Day four of the 20 day cure
|Part of the cure includes mixing the contents of one these ampules with water and drinking it once a day.|
It all started a couple of weeks ago when my stomach began growing at an alarming rate, expanding beyond what I would have thought was physically possible. Knowing that I couldn't be pregnant because Stéphane had taken steps (snip, snip) many years ago to ensure that we wouldn't have more than two children, I didn't know what was going on. All I knew was that my stomach hurt like hell. I couldn't sleep, I didn't want to eat, I was burping like I had just guzzled a 6-pack of beer and, worst of all, I had gas (my apologies for being so indelicate, but there's not another way to say it!).
So, I gathered up my courage and did what you have to do in these situations in Paris. I went to the local pharmacy to ask for advice. Trying to appear nonchalant as I scanned the three employees to decide which one to approach, I rejected the man at the front of the store because there was a cluster of customers gathered around him. The last thing that I wanted was an audience listening to my tale of woe and offering advice. Deciding that the two women at the back looked like my best option, I quietly asked what they recommended for indigestion. After carefully surveying me from head to toe, one of the women asked if my stomach was swollen, like a balloon. "Oui!" I replied, while thinking that it actually felt more like an overinflated basketball, but who was I to quibble about medical metaphors with a professional. "And there's gas," I whispered. "Then you must do a twenty day cure" she declared. "No raw fruit or vegetables, no milk, no cheese, nothing with dairy."

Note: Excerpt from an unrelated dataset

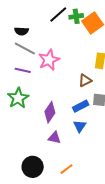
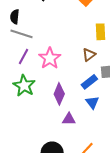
black semicircle: (22, 31) -> (15, 17), turned 104
pink star: (49, 60) -> (50, 58), moved
purple line: (23, 70) -> (24, 57), turned -63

Worried that she had mistakenly thought that I was lactose intolerant, I explained that I've never had any problems digesting milk products and added, almost as an afterthought, that my stomach issues had mysteriously started after a recent gastronomic weekend in Bordeaux. "Mais oui! That explains it!" the two women said in unison. Smiling at me as if I was innocent to the ways of the world, at least the one inhabited by French people, they repeated that the only solution was to do a cure. At this point, the man at the front of the store, who had obviously been eavesdropping, chimed in to say that coffee and wine were also strictly off limits. Mentally counting down the days until Stéphane's and my wedding anniversary and Christmas, I replied that the cure was starting to sound rather harsh. Cutting out raw veggies and cheese from my diet is one thing, but abstaining from wine and champagne during the holidays is entirely another matter. The women, acknowledging that I had a point, revised their stance and said, "Mais bien sûr you can have a glass of wine from time to time ... if it gives you pleasure!" And that, in a nutshell, is why I love the French.
The moral of the story is that moderation is the name of the game when you live in Paris. After surviving fiery hot nasi goreng merah in Indonesia, buss-up-shut in Trinidad and huge portions of sauerkraut and pork hocks in Germany, my stomach has finally met its match.
In my defense, it's pretty hard not to over-indulge when people keep offering you samples of wine in Bordeaux!